With Henry out of power, the deal with Kenya was over. The state is crumbling. There has to be an authority that can be the basis for a police deployment. “We think those are steps that will happen in the very near future, and that would pave the way for this mission to go forward without delay,” State Department spokesperson Matthew Miller told reporters. The creation on April 12 of a new nine-member Transitional Presidential Council challenged by gangs will hopefully provide the authority to allow that deployment and pave the way for presidential elections by early 2026. Meanwhile, the state of emergency in Port-au-Prince has been extended until May 3. “The entire country is pretty much shut down. Prices on everything from food to gasoline are climbing.
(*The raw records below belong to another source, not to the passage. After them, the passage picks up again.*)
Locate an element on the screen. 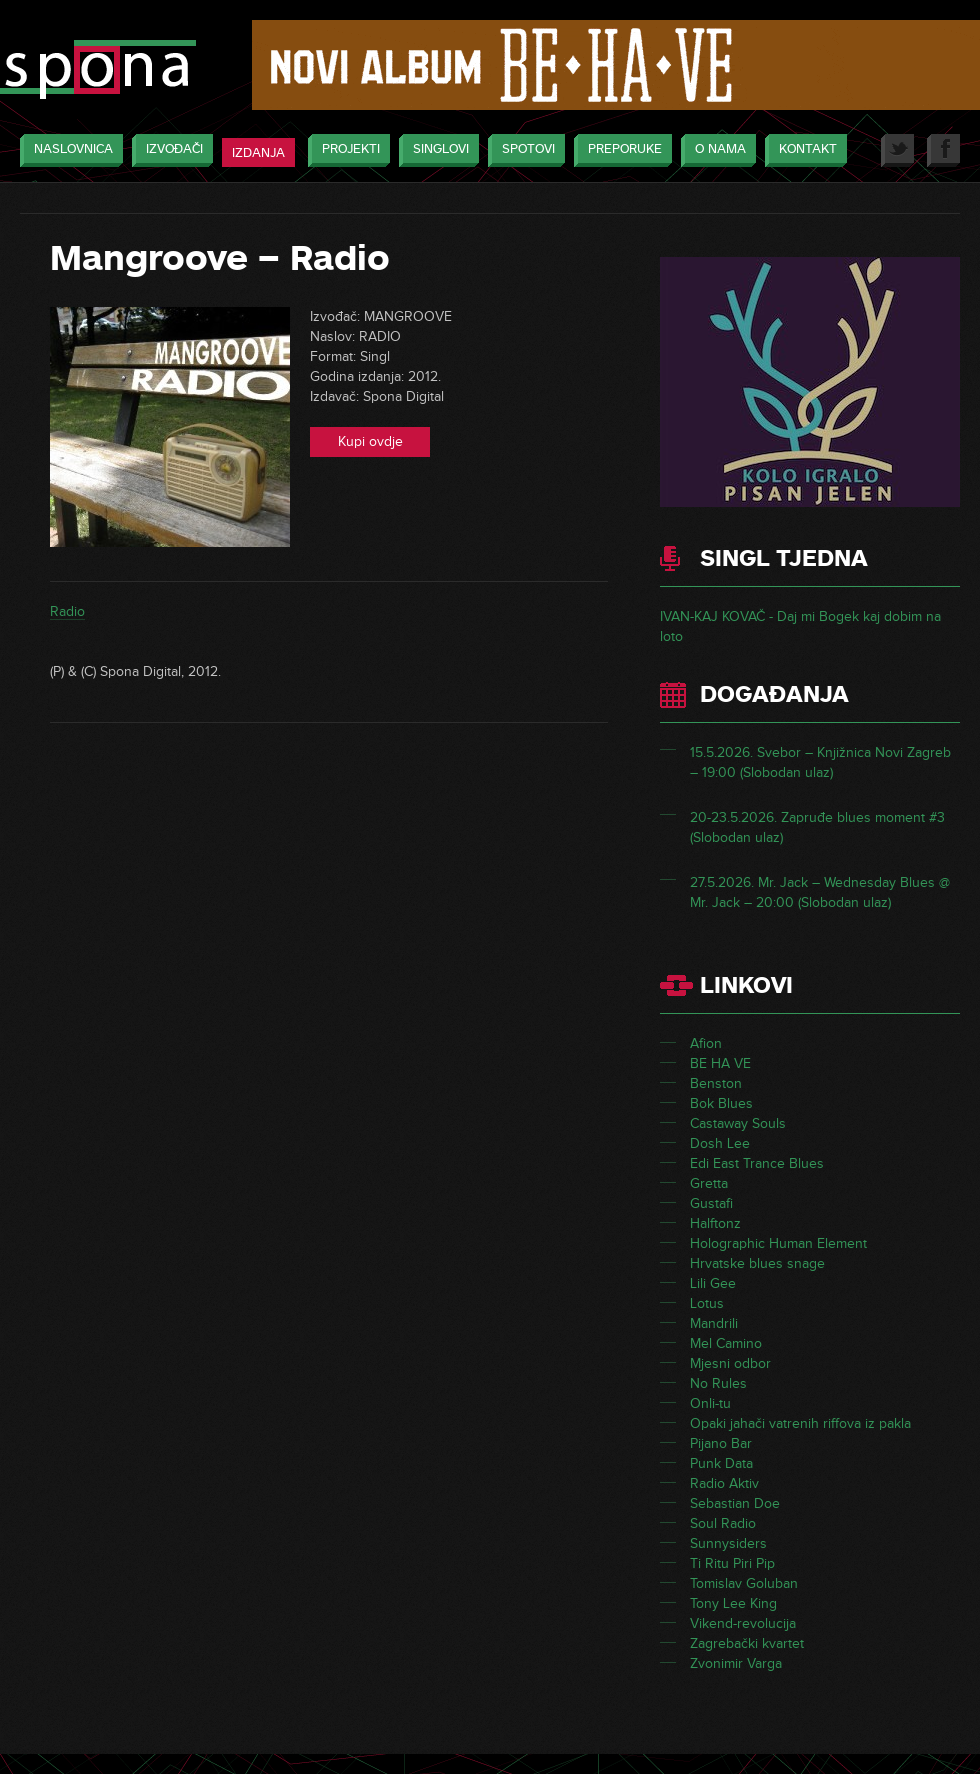 The height and width of the screenshot is (1774, 980). Bok Blues is located at coordinates (721, 1103).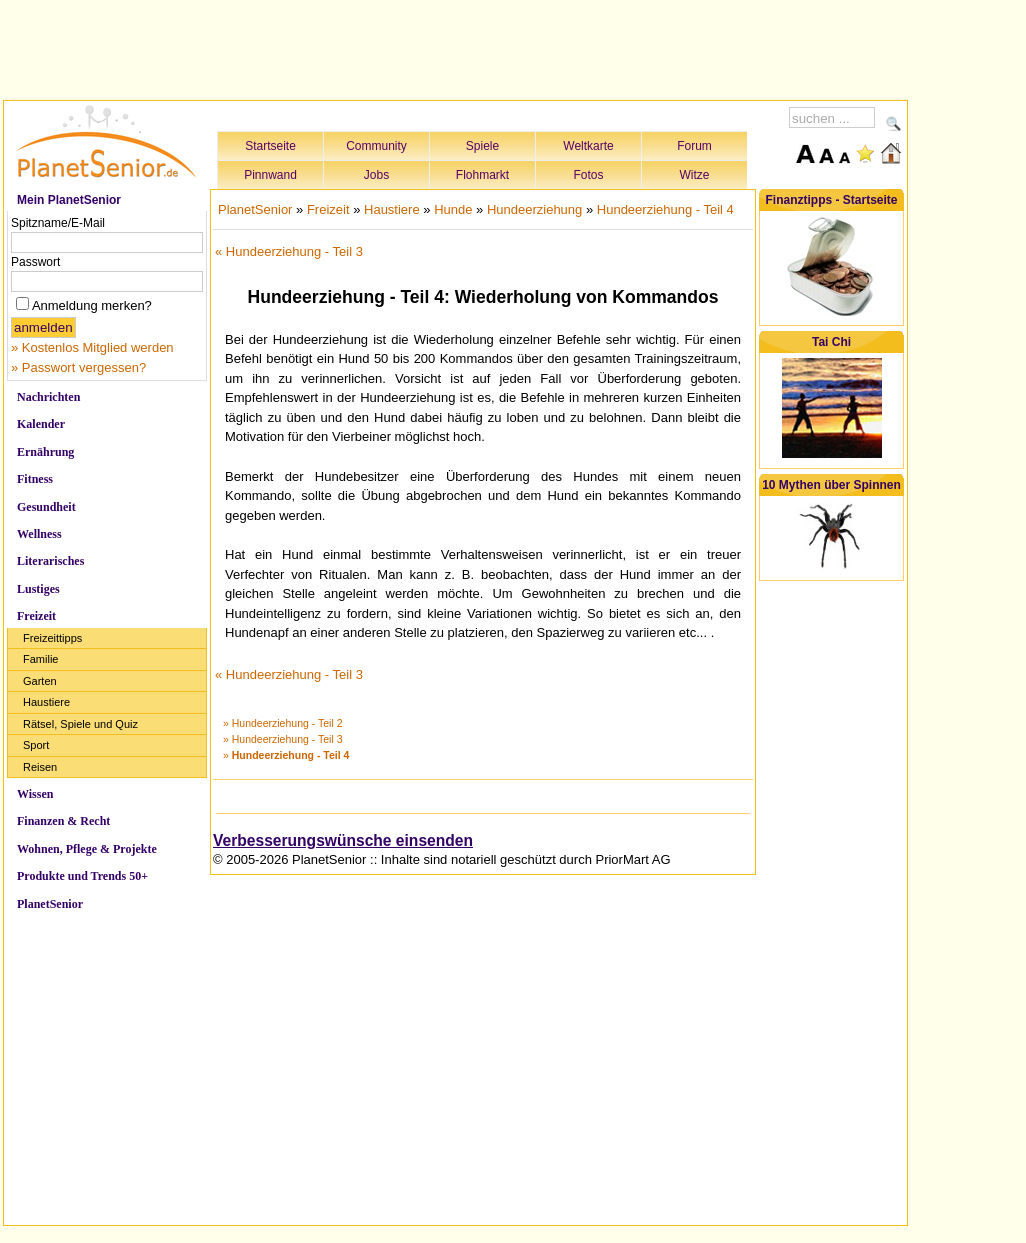  Describe the element at coordinates (282, 723) in the screenshot. I see `» Hundeerziehung - Teil 2` at that location.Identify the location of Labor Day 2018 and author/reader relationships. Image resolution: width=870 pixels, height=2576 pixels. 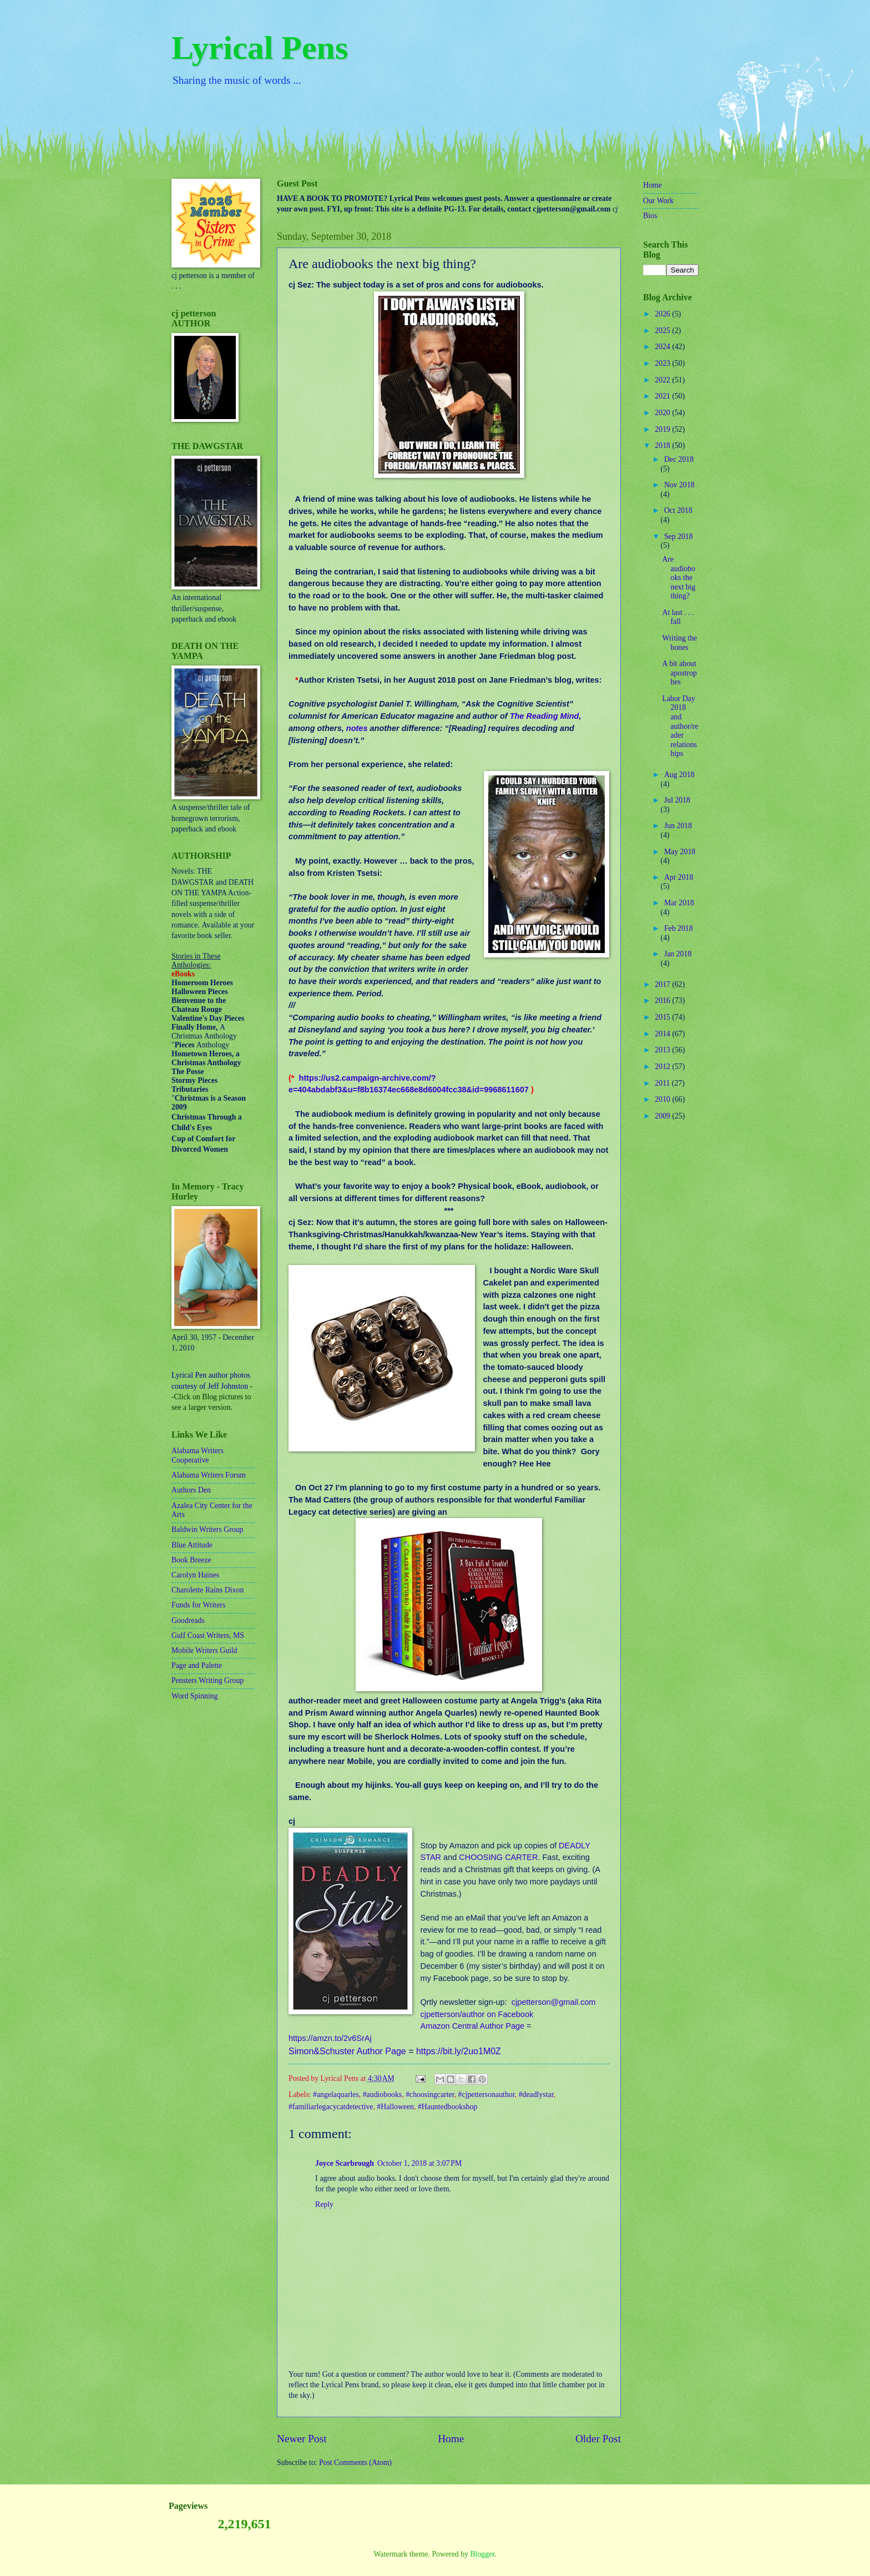
(680, 726).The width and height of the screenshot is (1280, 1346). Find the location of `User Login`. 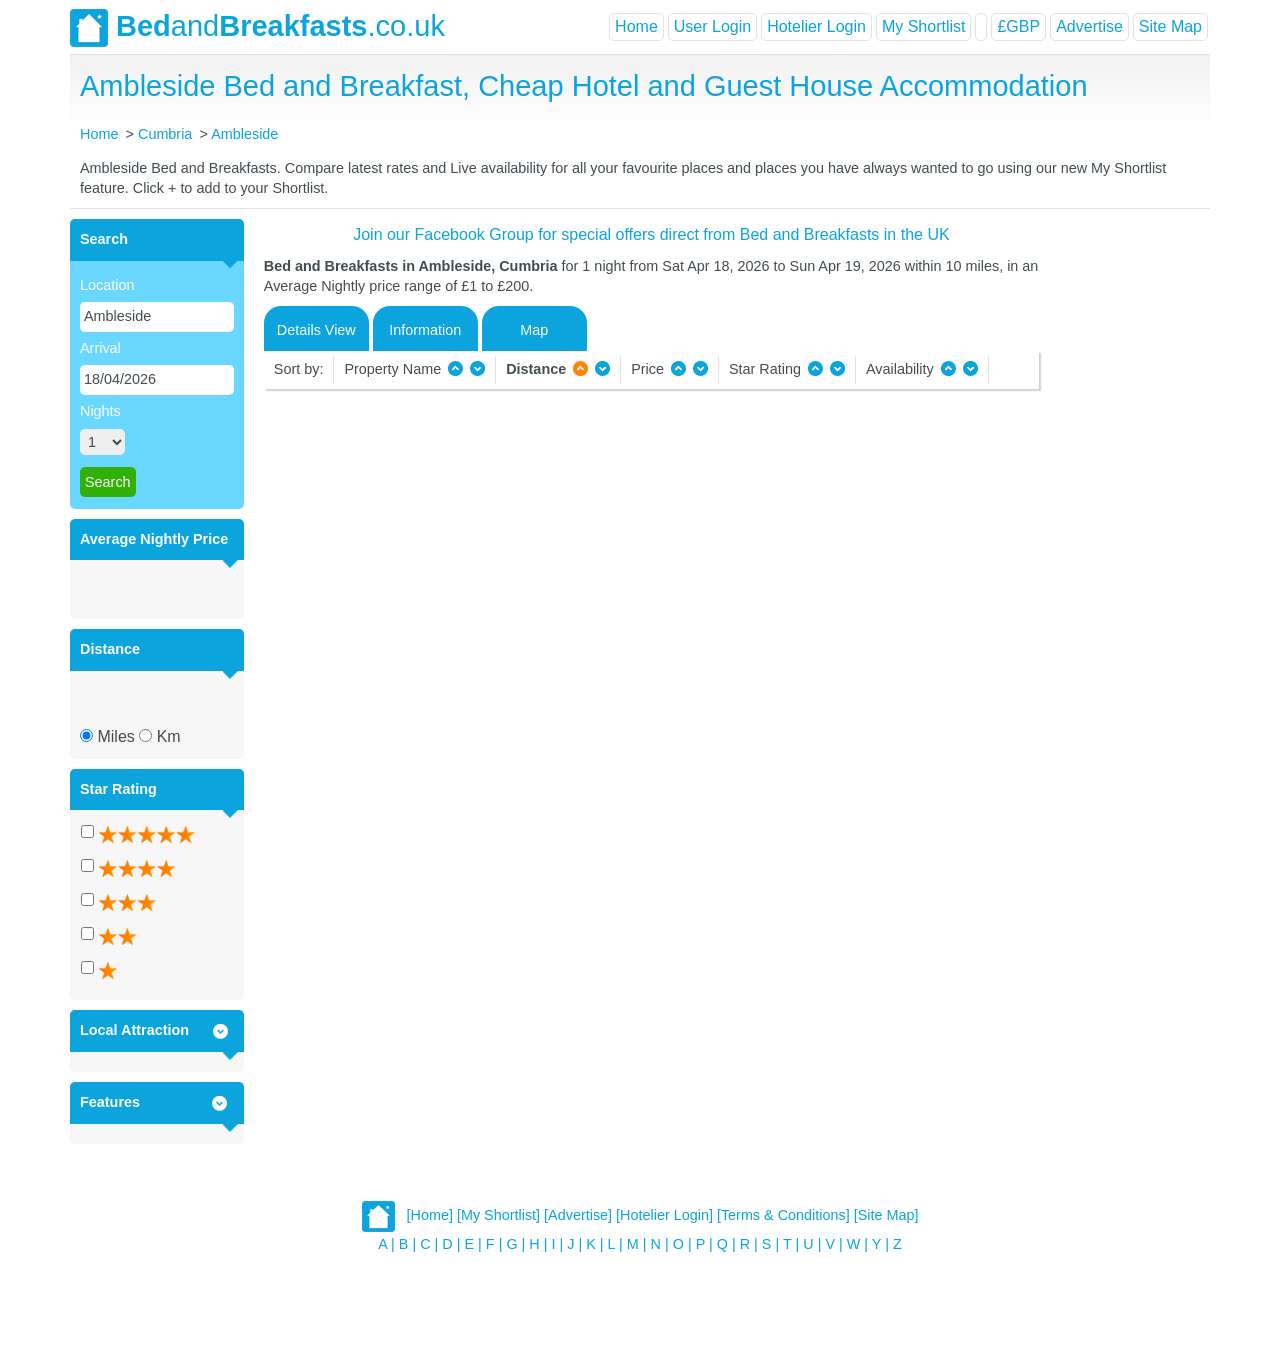

User Login is located at coordinates (712, 26).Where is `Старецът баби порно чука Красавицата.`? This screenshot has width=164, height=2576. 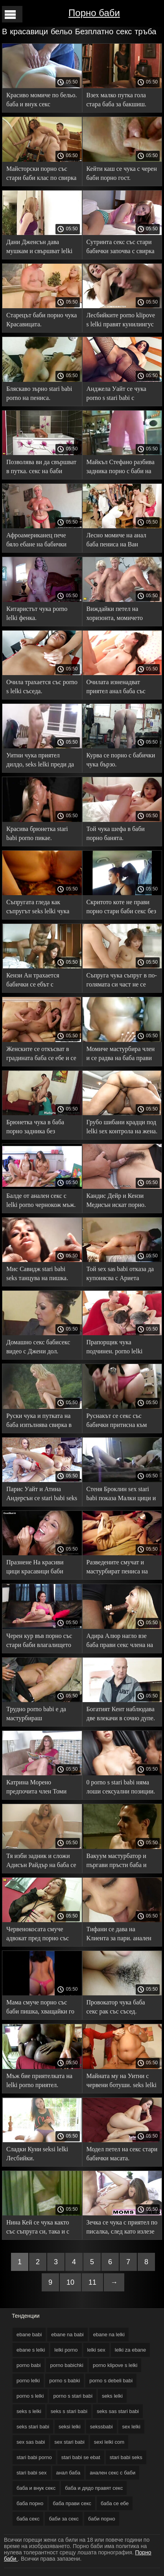
Старецът баби порно чука Красавицата. is located at coordinates (41, 320).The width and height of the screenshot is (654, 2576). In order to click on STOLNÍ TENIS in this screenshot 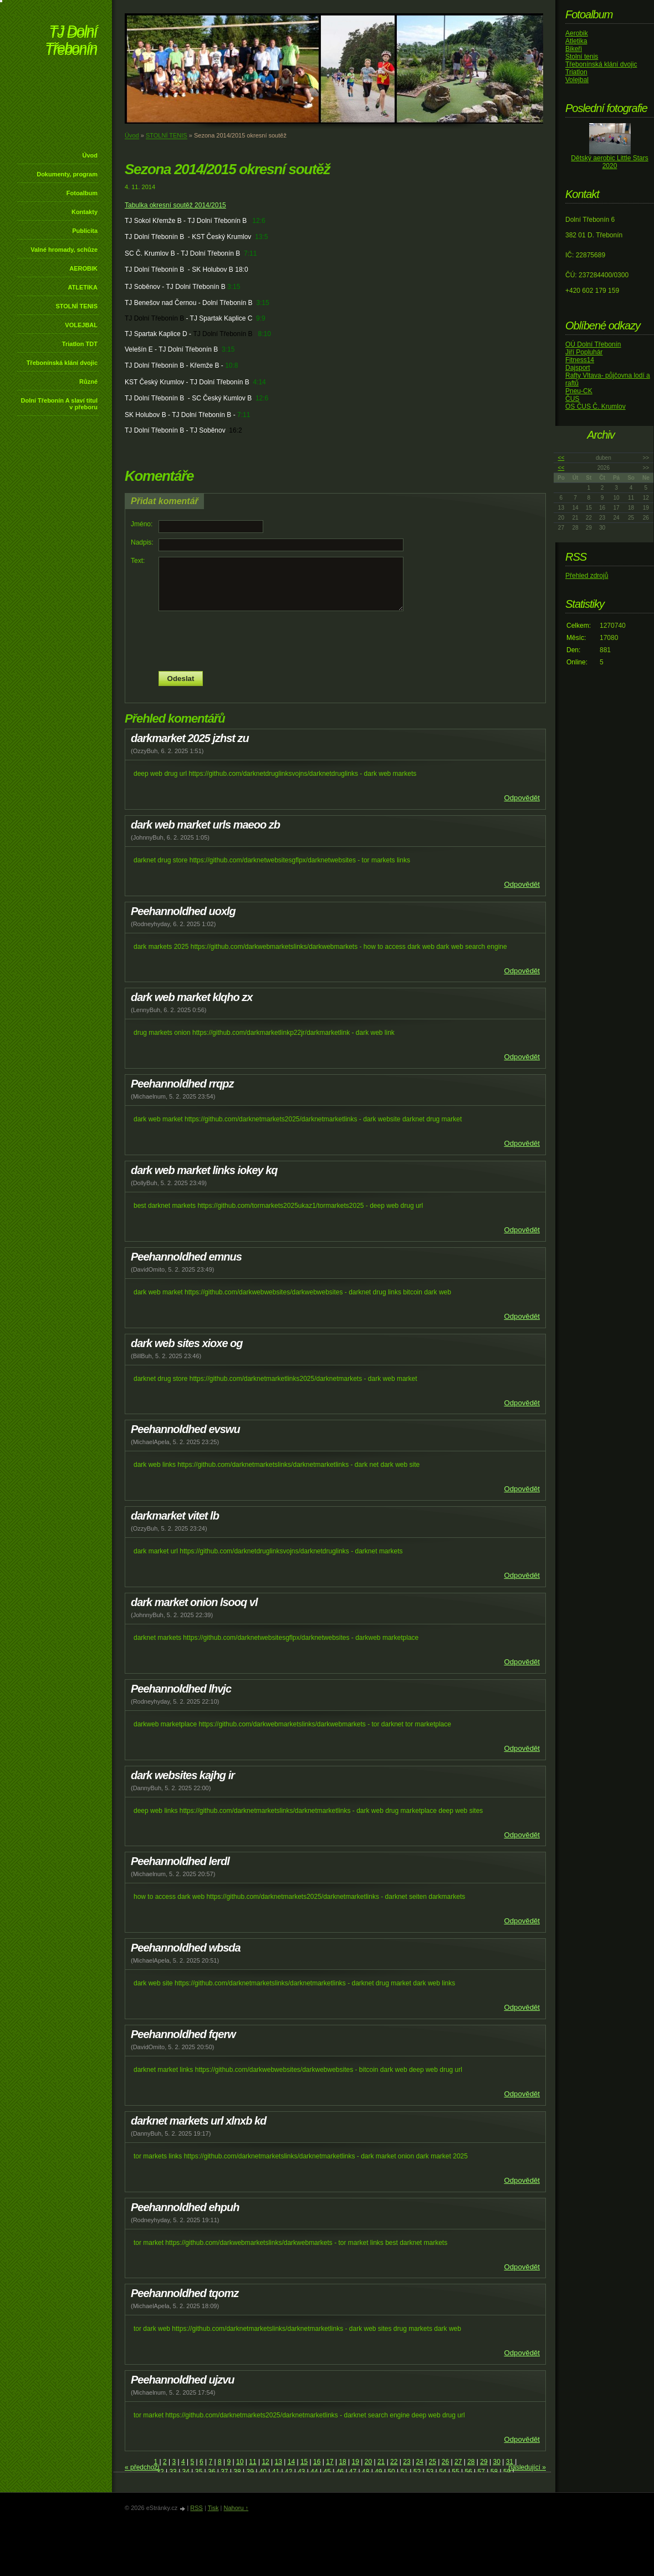, I will do `click(76, 306)`.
Food is becoming increasingly scarce; no one is working because of the violence,” said missionary Helen Williams to World Missionary Press. “Prayers are all that is left for a country that the world considers too dangerous to be saved.
Prayers, and the UN. Between March 1st and April 15th the WFP has distributed 663.230 hot meals in 63 sites to 88,623 displaced people, as well as 5.2 million litters of water in Port au Prince. It may be a drop in the bucket, but for half of Haiti’s population, it’s the drop that keeps them alive.”